Gary Baldinger

No. 91, 94, 92
- Positions: Defensive tackle, defensive end

Personal information
- Born: October 4, 1963 (age 62) Philadelphia, Pennsylvania, U.S.
- Listed height: 6 ft 3 in (1.91 m)
- Listed weight: 264 lb (120 kg)

Career information
- High school: Massapequa (Massapequa, New York)
- College: Wake Forest
- NFL draft: 1986: 9th round, 229th overall pick

Career history
- Kansas City Chiefs (1986–1988); Atlanta Falcons (1989)*; Indianapolis Colts (1990); Buffalo Bills (1990-1992);
- * Offseason and/or practice squad member only

Awards and highlights
- First-team All-ACC (1984);

Career NFL statistics
- Games played: 44
- Games started: 4
- Stats at Pro Football Reference

= Gary Baldinger =

American football player (born 1963)

Gary Thomas Baldinger (born October 4, 1963) is an American former professional football player who was a defensive lineman for six seasons in the National Football League (NFL), primarily with the Kansas City Chiefs. He played college football for the Wake Forest Demon Deacons and was selected by the Chiefs in the ninth round of the 1986 NFL draft.

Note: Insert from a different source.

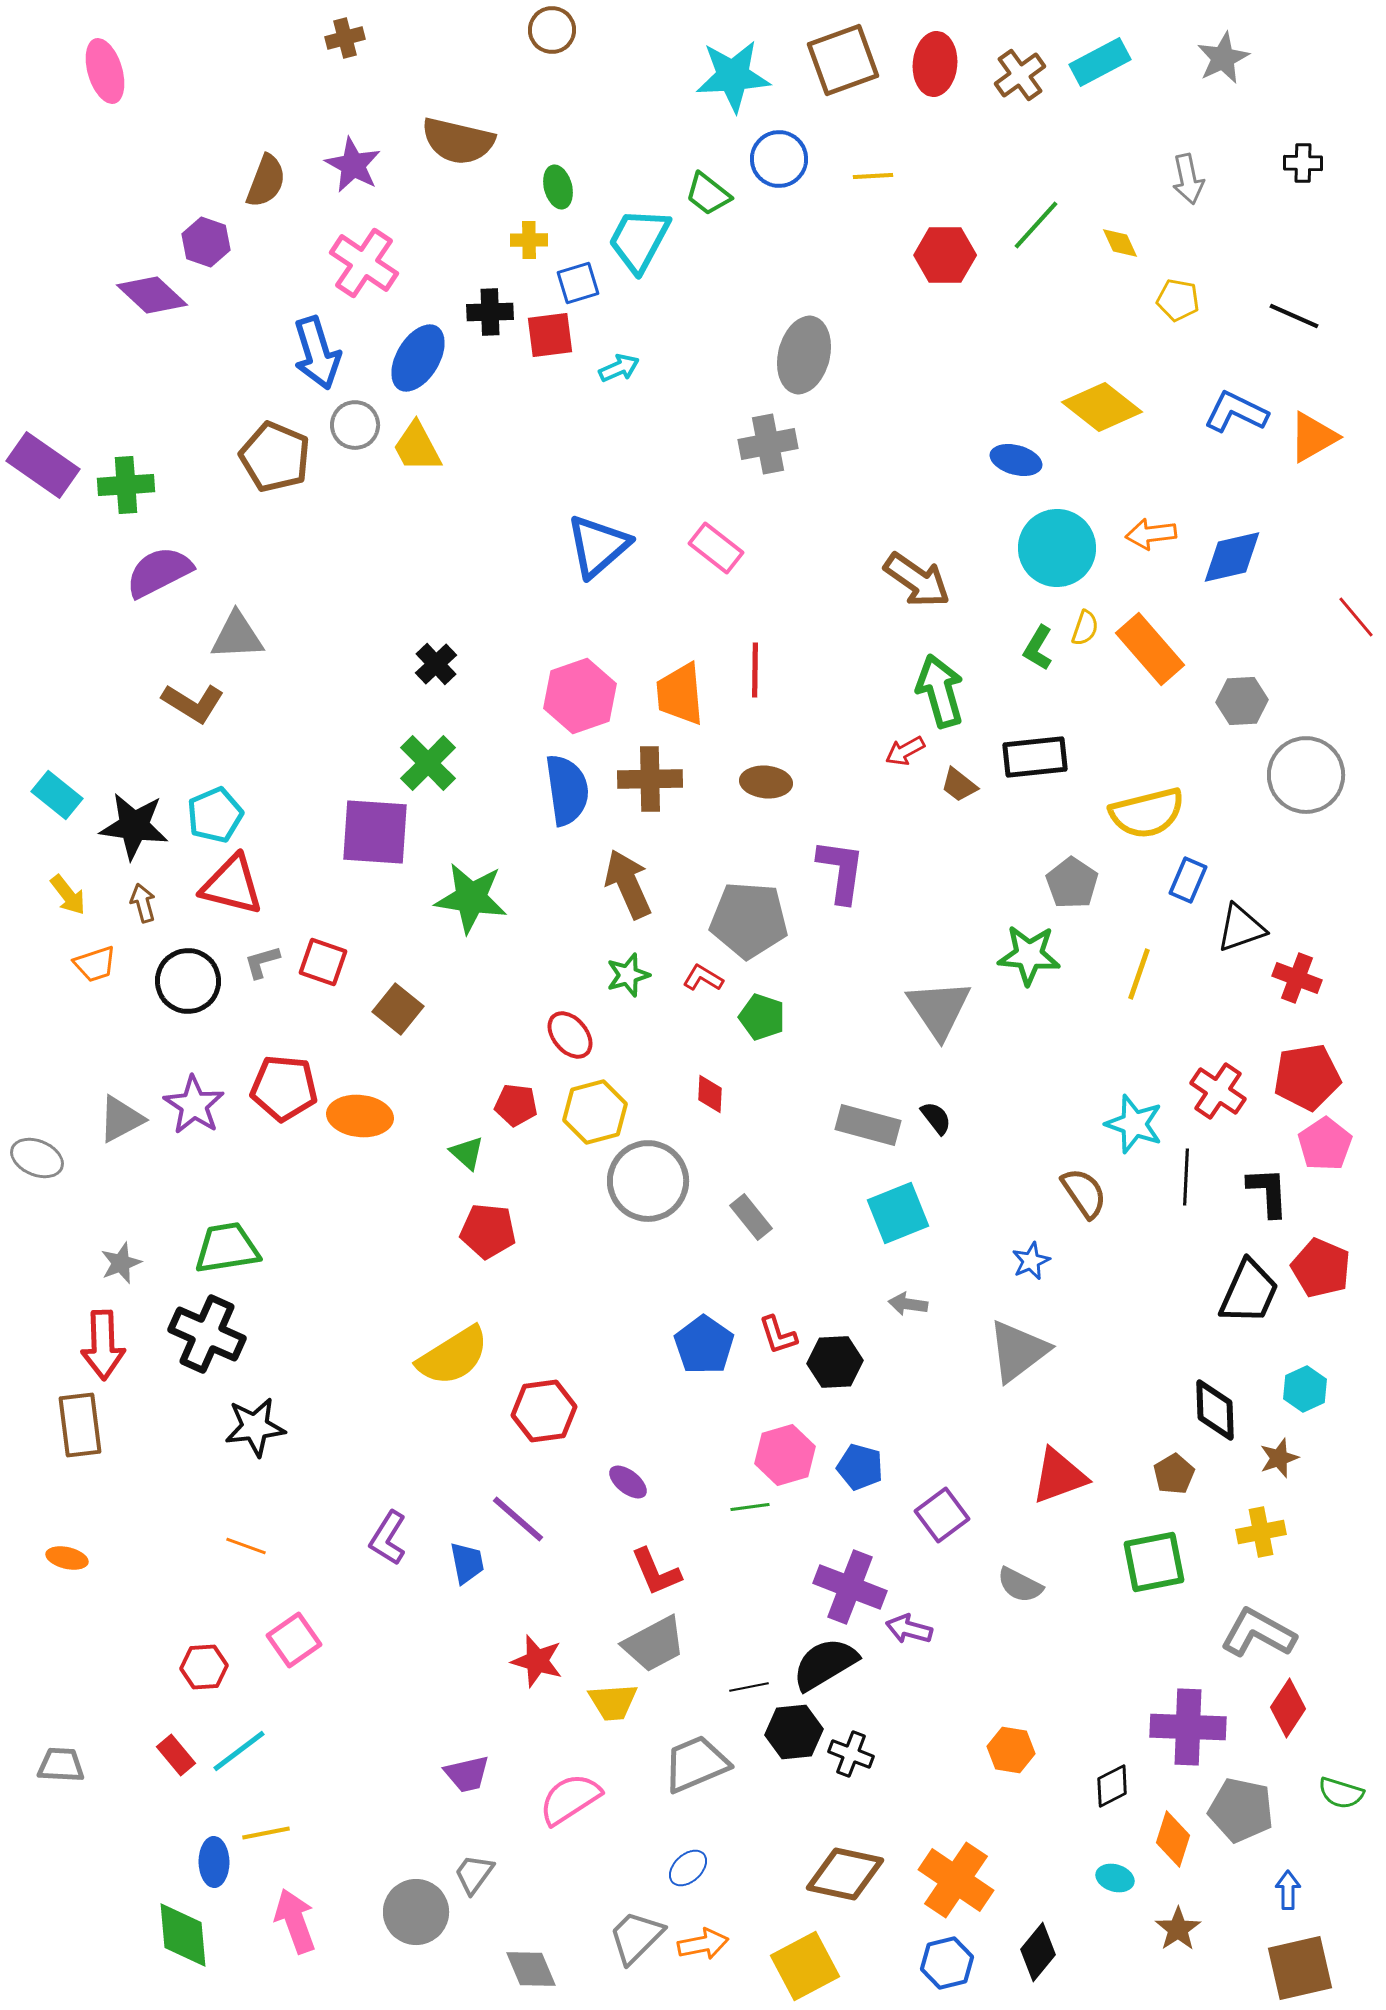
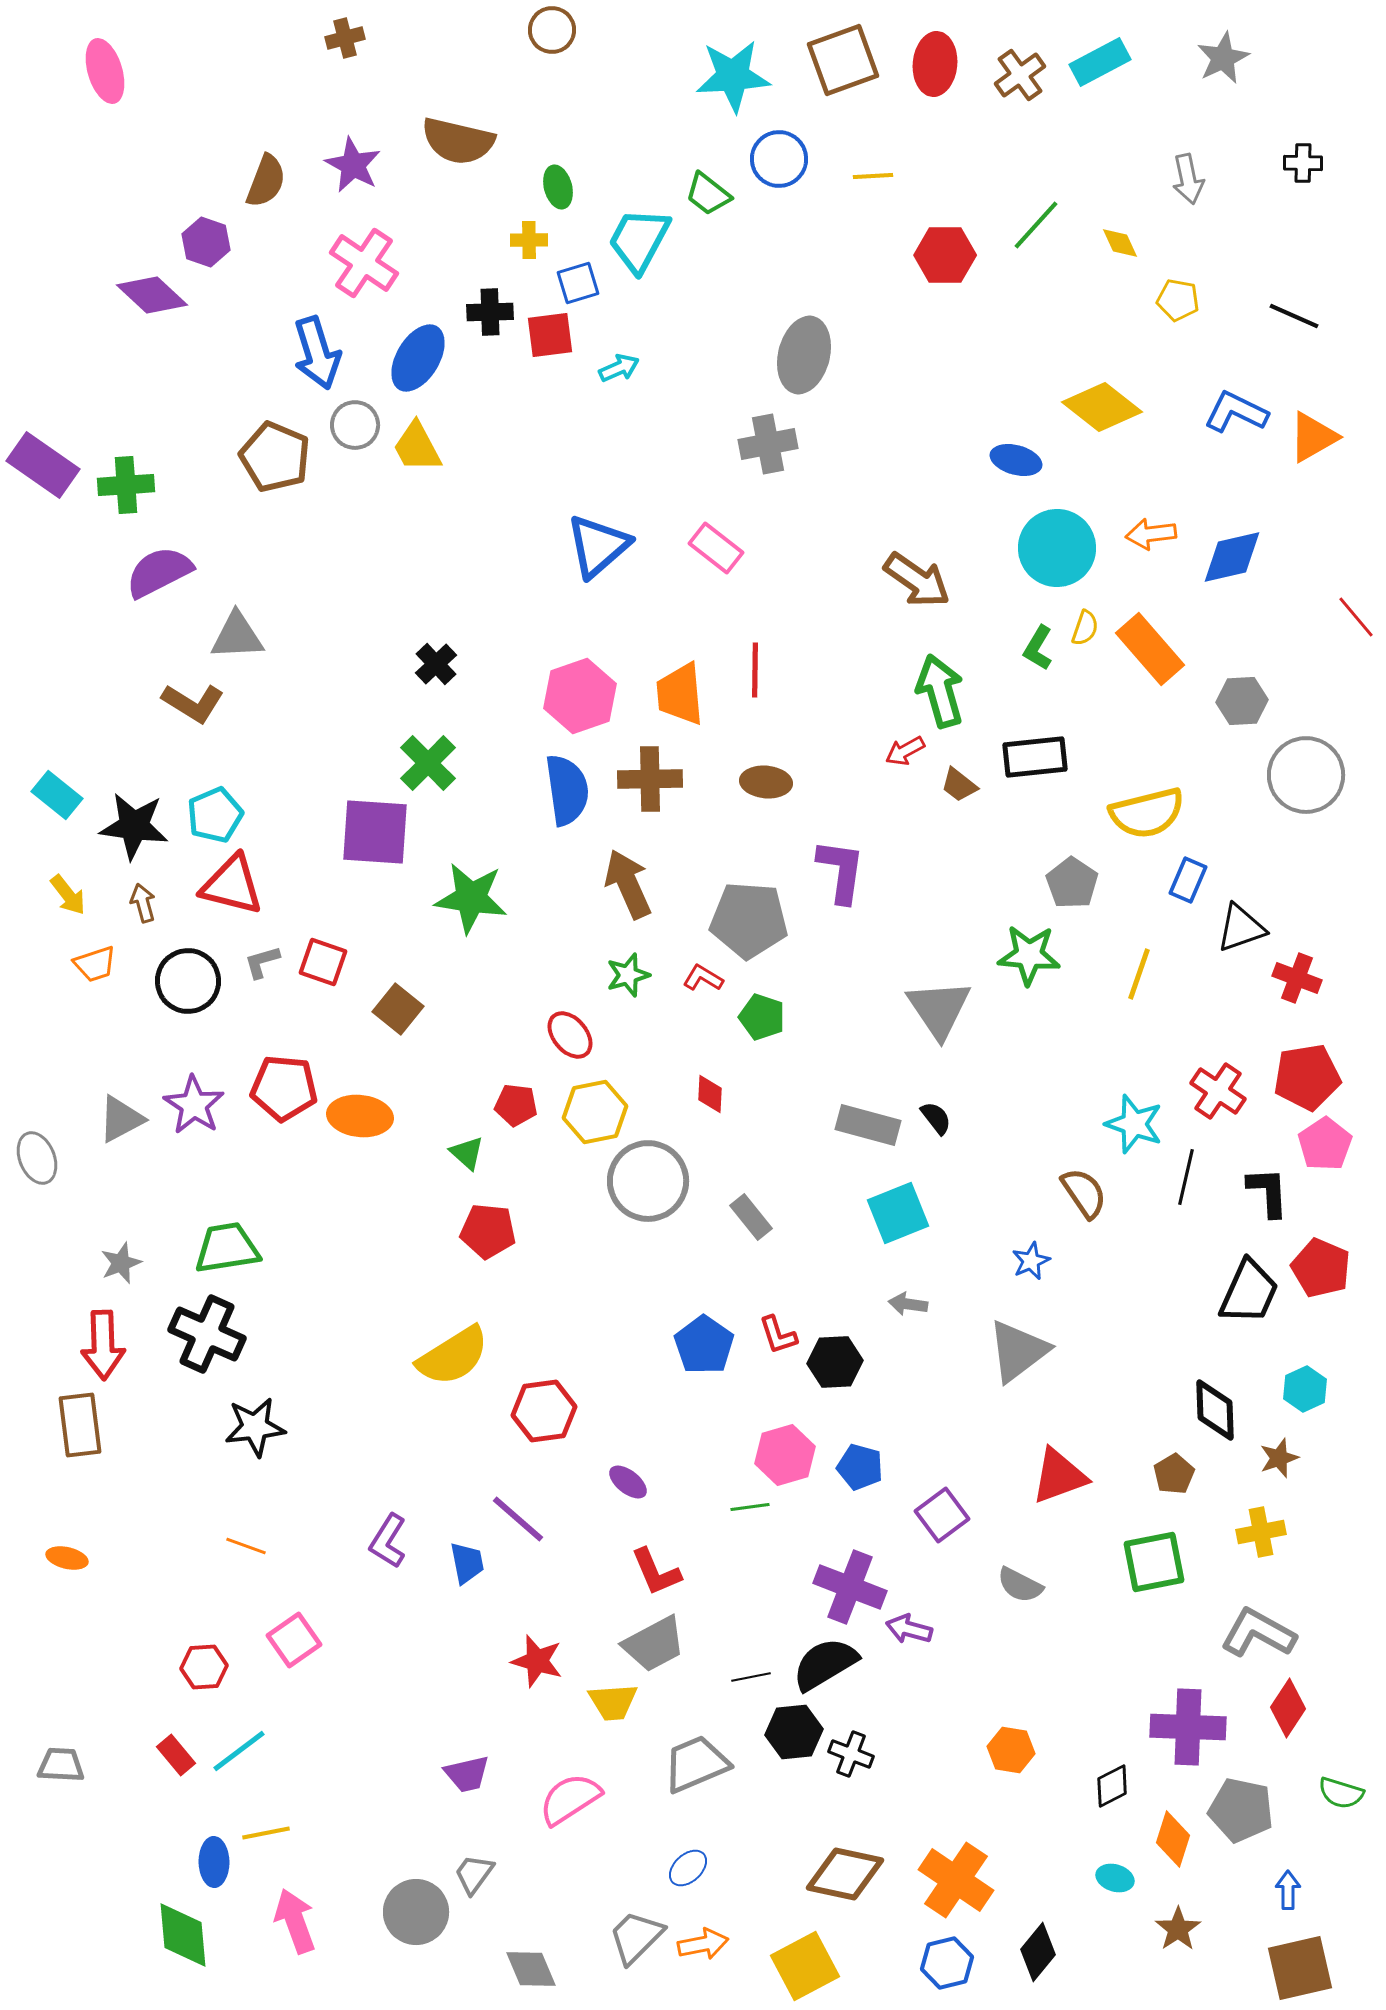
yellow hexagon at (595, 1112): rotated 4 degrees clockwise
gray ellipse at (37, 1158): rotated 45 degrees clockwise
black line at (1186, 1177): rotated 10 degrees clockwise
purple L-shape at (388, 1538): moved 3 px down
black line at (749, 1687): moved 2 px right, 10 px up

His older brother Rich Baldinger was his teammate with the Chiefs and also played at Wake Forest University. His oldest brother Brian Baldinger also played in the NFL and currently is a broadcaster.

Like his brothers, he graduated from Massapequa High School.

His son, Brad Baldinger is a two-sport athlete in baseball and football, better known as a catcher for Denison University.